## Study material:
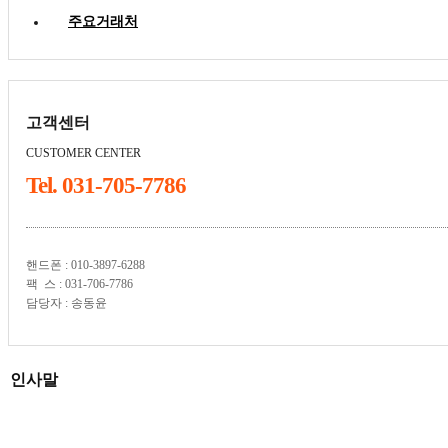
주요거래처
고객센터
CUSTOMER CENTER
Tel. 031-705-7786
핸드폰 : 010-3897-6288
팩 스 : 031-706-7786
담당자 : 송동윤
인사말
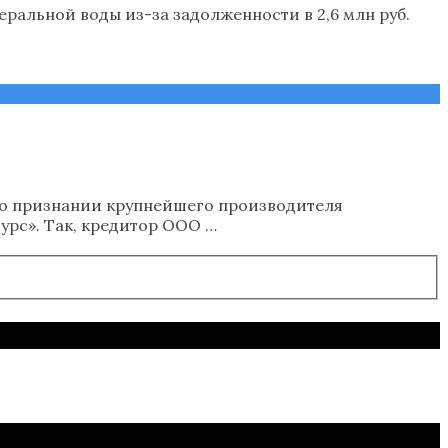
ральной воды из-за задолженности в 2,6 млн руб.
м о признании крупнейшего производителя
рс». Так, кредитор ООО …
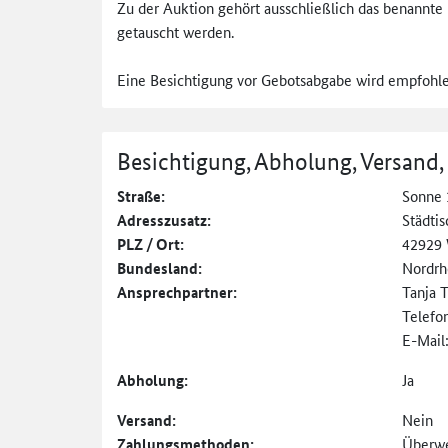
Zu der Auktion gehört ausschließlich das benannte 
getauscht werden.
Eine Besichtigung vor Gebotsabgabe wird empfohle
Besichtigung, Abholung, Versand,
Straße:
Sonne 
Adresszusatz:
Städti
PLZ / Ort:
42929 
Bundesland:
Nordrh
Ansprechpartner:
Tanja 
Telefo
E-Mail
Abholung:
Ja
Versand:
Nein
Zahlungs­methoden:
Überw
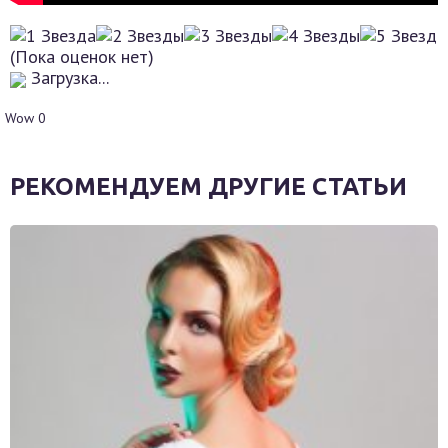
(Пока оценок нет)
Загрузка...
Wow
0
РЕКОМЕНДУЕМ ДРУГИЕ СТАТЬИ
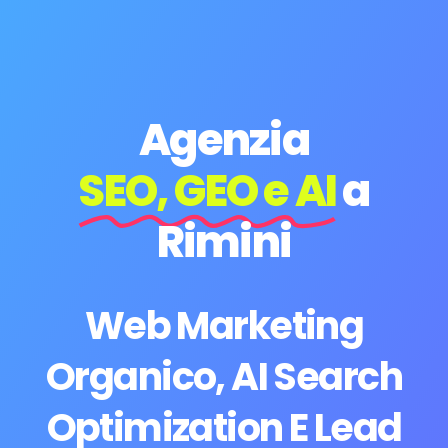
Agenzia
SEO, GEO e AI
a
Rimini
Web Marketing
Organico, AI Search
Optimization E Lead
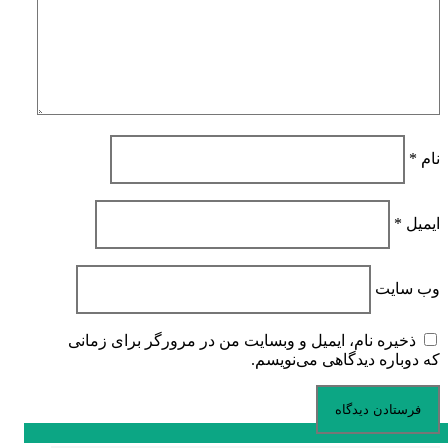
نام
*
ایمیل
*
وب‌ سایت
ذخیره نام، ایمیل و وبسایت من در مرورگر برای زمانی
که دوباره دیدگاهی می‌نویسم.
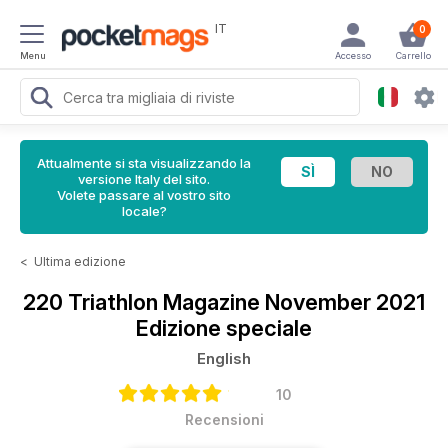
IT
0
Menu
Accesso
Carrello
Attualmente si sta visualizzando la
versione Italy del sito.
Volete passare al vostro sito
locale?
<
Ultima edizione
220 Triathlon Magazine
November 2021
Edizione speciale
English
10
Recensioni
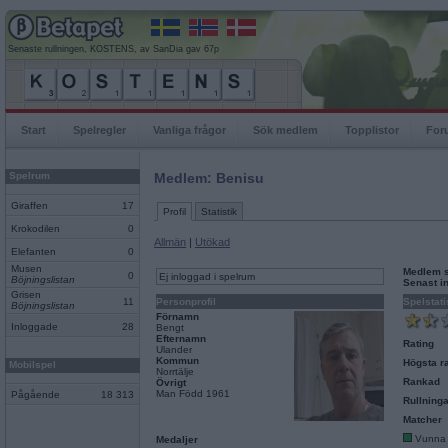
Senaste rullningen, KOSTENS, av SanDia gav 67p
Start
Spelregler
Vanliga frågor
Sök medlem
Topplistor
For
Spelrum
Medlem: Benisu
Giraffen
17
Profil
Statistik
Krokodilen
0
Allmän
|
Utökad
Elefanten
0
Musen
Medlem 
0
Ej inloggad i spelrum
Böjningslistan
Senast i
Grisen
11
Personprofil
Spelstati
Böjningslistan
Förnamn
Inloggade
28
Bengt
Efternamn
Rating
Ulander
Kommun
Högsta ra
Mobilspel
Norrtälje
Rankad
Övrigt
Man Född 1961
Pågående
18 313
Rullninga
Matcher
Vunna
Medaljer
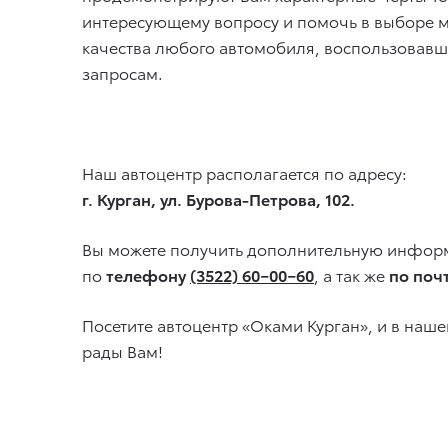
интересующему вопросу и помочь в выборе м
качества любого автомобиля, воспользовавш
запросам.
Наш автоцентр располагается по адресу:
г. Курган, ул. Бурова-Петрова, 102.
Вы можете получить дополнительную информ
по
телефону
(3522) 60−00−60
, а так же
по поч
Посетите автоцентр «Оками Курган», и в наш
рады Вам!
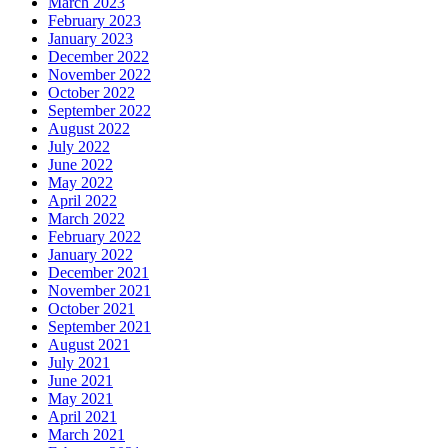
March 2023
February 2023
January 2023
December 2022
November 2022
October 2022
September 2022
August 2022
July 2022
June 2022
May 2022
April 2022
March 2022
February 2022
January 2022
December 2021
November 2021
October 2021
September 2021
August 2021
July 2021
June 2021
May 2021
April 2021
March 2021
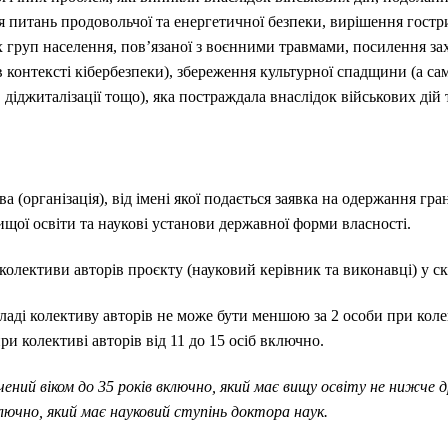
 питань продовольчої та енергетичної безпеки, вирішення гостр
их груп населення, пов’язаної з воєнними травмами, посилення за
 контексті кібербезпеки), збереження культурної спадщини (а саме
 діджиталізації тощо), яка постраждала внаслідок військових дій т
(організація), від імені якої подається заявка на одержання гра
ищої освіти та наукові установи державної форми власності.
олективи авторів проєкту (науковий керівник та виконавці) у скл
ладі колективу авторів не може бути меншою за 2 особи при колект
и колективі авторів від 11 до 15 осіб включно.
ений віком до 35 років включно, який має вищу освіту не нижче др
ключно, який має науковий ступінь доктора наук.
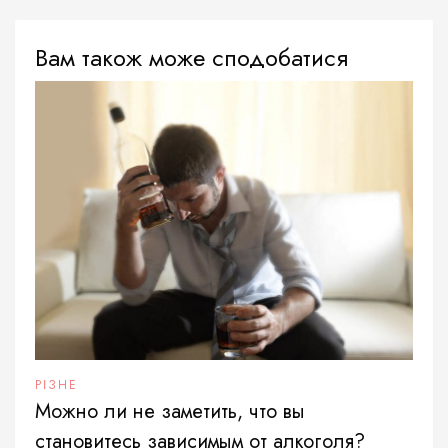
Вам також може сподобатися
РІЗНЕ
Можно ли не заметить, что вы
становитесь зависимым от алкоголя?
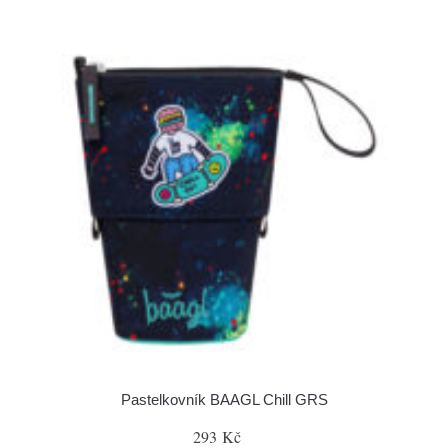
Pastelkovník BAAGL Chill GRS
293 Kč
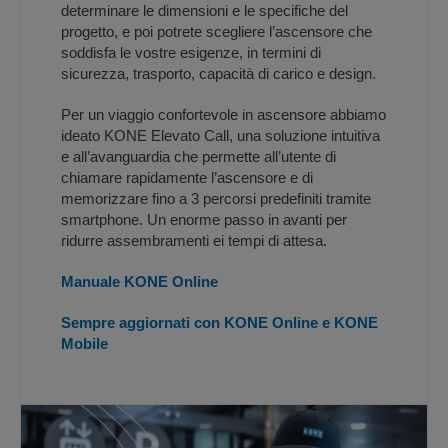
determinare le dimensioni e le specifiche del
progetto, e poi potrete scegliere l’ascensore che
soddisfa le vostre esigenze, in termini di
sicurezza, trasporto, capacità di carico e design.
Per un viaggio confortevole in ascensore abbiamo
ideato KONE Elevato Call, una soluzione intuitiva
e all’avanguardia che permette all’utente di
chiamare rapidamente l’ascensore e di
memorizzare fino a 3 percorsi predefiniti tramite
smartphone. Un enorme passo in avanti per
ridurre assembramenti ei tempi di attesa.
Manuale KONE Online
Sempre aggiornati con KONE Online e KONE
Mobile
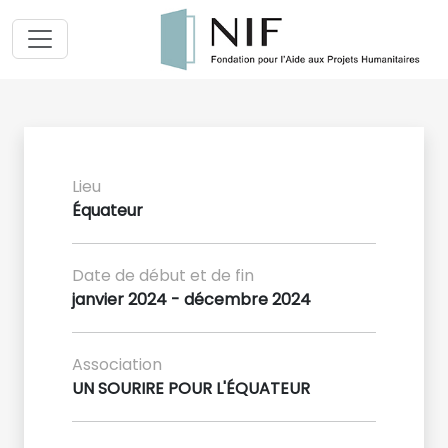
Lieu
Équateur
Date de début et de fin
janvier 2024 - décembre 2024
Association
UN SOURIRE POUR L'ÉQUATEUR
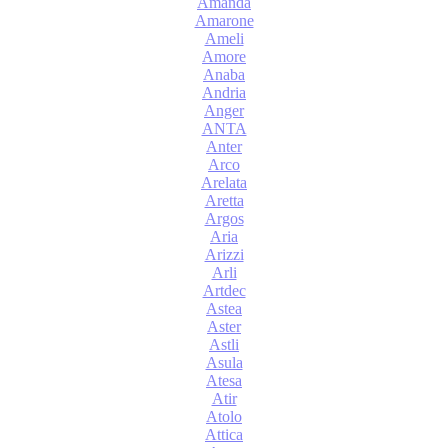
Amanda
Amarone
Ameli
Amore
Anaba
Andria
Anger
ANTA
Anter
Arco
Arelata
Aretta
Argos
Aria
Arizzi
Arli
Artdec
Astea
Aster
Astli
Asula
Atesa
Atir
Atolo
Attica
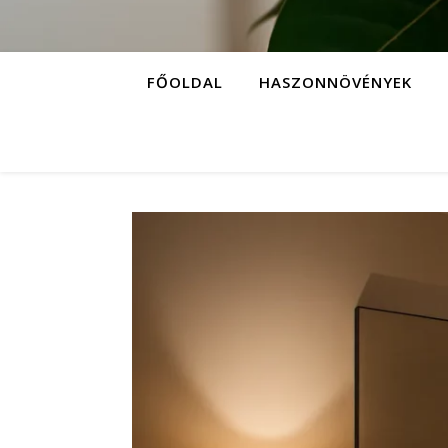
FŐOLDAL
HASZONNÖVÉNYEK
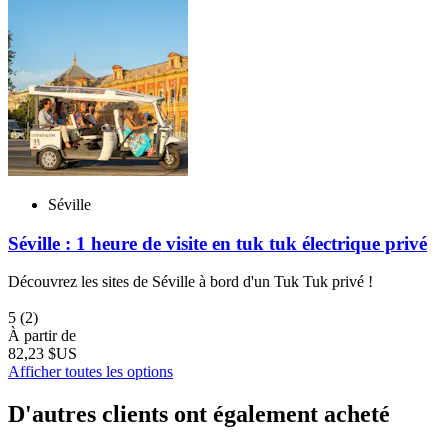
Séville
Séville : 1 heure de visite en tuk tuk électrique privé
Découvrez les sites de Séville à bord d'un Tuk Tuk privé !
5
(2)
À partir de
82,23 $US
Afficher toutes les options
D'autres clients ont également acheté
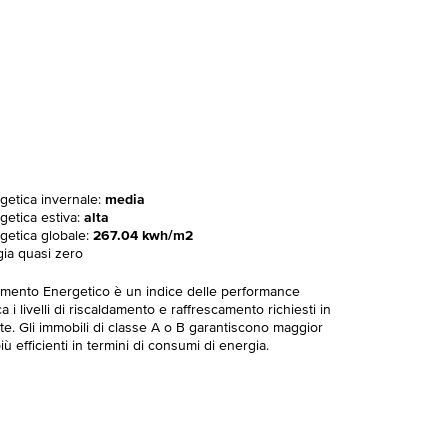
rgetica invernale:
media
getica estiva:
alta
rgetica globale:
267.04 kwh/m2
gia quasi zero
imento Energetico è un indice delle performance
 i livelli di riscaldamento e raffrescamento richiesti in
te. Gli immobili di classe A o B garantiscono maggior
ù efficienti in termini di consumi di energia.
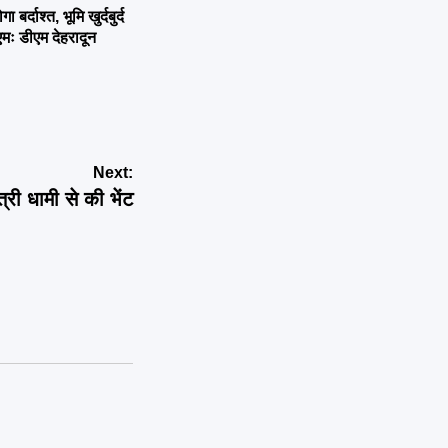
्दाश्त, भूमि खुर्दबुर्द
एमः डीएम देहरादून
Next:
री धामी से की भेंट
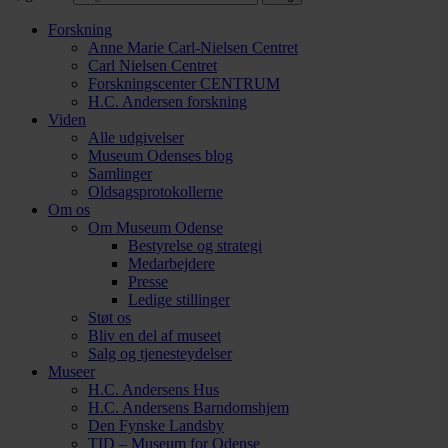
Forskning
Anne Marie Carl-Nielsen Centret
Carl Nielsen Centret
Forsknings­center CENTRUM
H.C. Andersen forskning
Viden
Alle udgivelser
Museum Odenses blog
Samlinger
Oldsagsprotokollerne
Om os
Om Museum Odense
Bestyrelse og strategi
Medarbejdere
Presse
Ledige stillinger
Støt os
Bliv en del af museet
Salg og tjenesteydelser
Museer
H.C. Andersens Hus
H.C. Andersens Barndomshjem
Den Fynske Landsby
TID – Museum for Odense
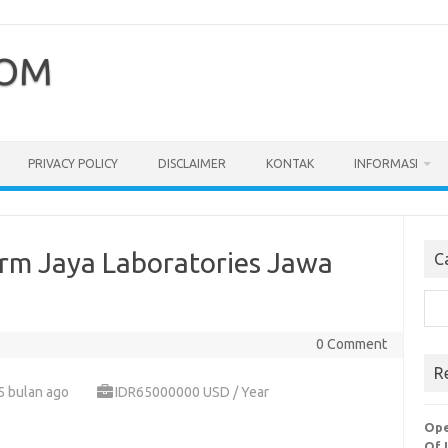
COM
PRIVACY POLICY
DISCLAIMER
KONTAK
INFORMASI
аrm Jaya Lаbоrаtоrіеѕ Jawa
C
Cari
0 Comment
R
5 bulan ago
IDR65000000 USD / Year
Ope
Of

## Directions:
Every line holding the string "Nielsen" should be copied here, so please find those lines in the data.

## Exercise result:
Anne Marie Carl-Nielsen Centret
Carl Nielsen Centret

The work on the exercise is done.